Miyazaki has often used steampunk elements in his work, most notably in Howl’s Moving Castle. He tips his hat to them now and then in The Wind Rises, and by doing so shows how his daydreams of Jiro Horikoshi dreaming about early aviation have informed so much of his animation’s anachronistic-technology aesthetic. Looking back at Miyazaki’s work, I now see him as a tightrope walker who carries his stories forward by balancing them both wobbly and deftly between the real and the fantastical, between Japanese culture and that period when Western culture was most Japanese in a mannered sense (the Victorian era through pre-World War II), and between the traditional four elements: wind, water, earth, fire.
The most delightful low-tech, anachronistic touch isn’t in the visuals but in the sound effects.
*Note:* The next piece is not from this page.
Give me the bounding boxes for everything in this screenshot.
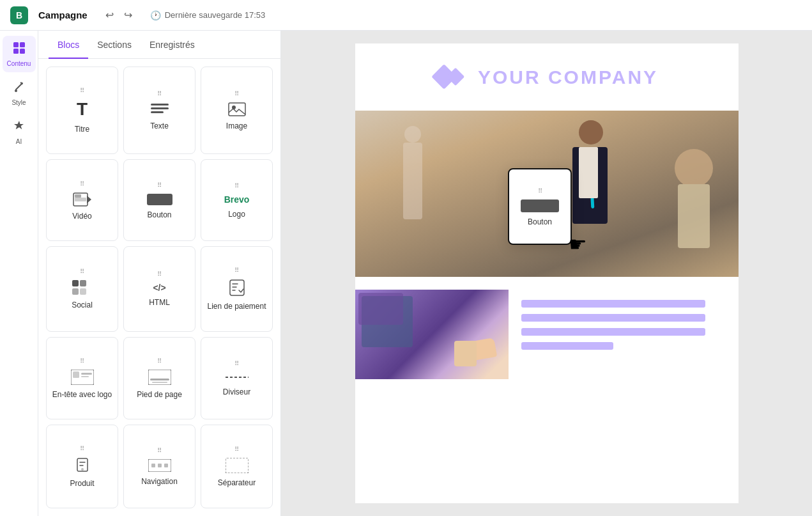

The airplane engines, propeller noises and other early technology sounds are made by human voices, as if a bunch of grown-ups were pretending to be children pretending to be flying planes. Even the Kanto earthquake is aurally expressed not by the usual cracking and splintering of earth, but by a chorus of human voices moaning and groaning, as if the spirits in the land were being slowly tortured on the rack. It is a bold, effective, inventive technique that takes the viewer back to that time of pretend when he was a child. (Sorry, I forgot to throw ‘brilliant’ in that adjective salad.) I smiled so often that by the time they cranked the engine on the Claude and the chorus of sputtering engine lips sprang to life I burst out laughing.
I am a fan of Miyazaki as an artist and animator, but not as a storyteller. He’s no Hans Christian Andersen or Brothers Grimm. As a tale based in history, The Wind Rises is probably his most mature and accomplished from a narrative perspective, but he ruins it for the Western viewer with the hokey love story that is an unnecessary diversion. The Japanese, however, seem to love it and buy it; then again, they like many things that seem weird even to their fellow Asians, often particularly to their fellow Asians. The Wind Rises was the highest-grossing film at the Japanese box office last year, it will never do anywhere near that amount in the West, so if I were Miyazaki I would ignore the criticism of non-Japanese reviewers and err on the side of what pleases those audience members who don’t have to read the subtitles, or those who, more lazily, watch the version dubbed into English with Joseph Gordon-Levitt voicing Jiro.
Akira Kurosawa’s last film, Dreams, was based on his actual dreams. I sense Miyazaki’s deep bow to Kurosawa with The Wind Rises, as well as to the Japanese work ethic — Jiro doesn’t just have the vision and talent to be a true artist, he has the diligence and tenacity to become a great one, and that’s what it takes. That good-humored appreciation of the essential Japanese spirit also has more than a little Kurosawa to it.
After see this I also get a better feeling of modern Japanese storytelling techniques, particularly how reality, perspective and time can be drastically altered, jump forward and backward, with the mere opening of a door, the gust of a breeze over a field, or a simple random cut. From that angle, this film reminded me of Haruki Murakami writing Jiro’s story for young adults. However, I’m still fairly confident even Murakami would have left out the silly romance, not to mention the occasional lapse into history-class didacticism. Or would he?